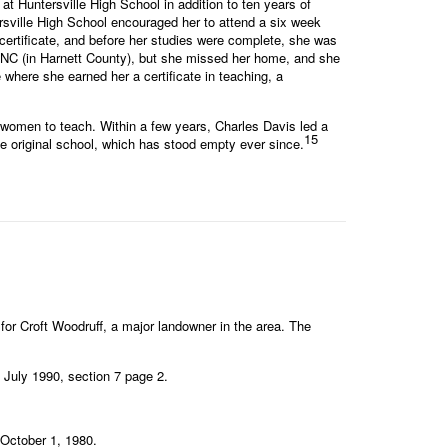
 Huntersville High School in addition to ten years of
ersville High School encouraged her to attend a six week
certificate, and before her studies were complete, she was
e, NC (in Harnett County), but she missed her home, and she
where she earned her a certificate in teaching, a
women to teach. Within a few years, Charles Davis led a
15
 original school, which has stood empty ever since.
 Croft Woodruff, a major landowner in the area. The
, July 1990, section 7 page 2.
 October 1, 1980.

#### [Exercise brief]
With the line containing "ersville High School encouraged" as the start, transcribe each line through the end of the listing above, exactly and only.

#### [Response for this exercise]
ersville High School encouraged her to attend a six week
certificate, and before her studies were complete, she was
e, NC (in Harnett County), but she missed her home, and she
where she earned her a certificate in teaching, a
women to teach. Within a few years, Charles Davis led a
15
 original school, which has stood empty ever since.
 Croft Woodruff, a major landowner in the area. The
, July 1990, section 7 page 2.
 October 1, 1980.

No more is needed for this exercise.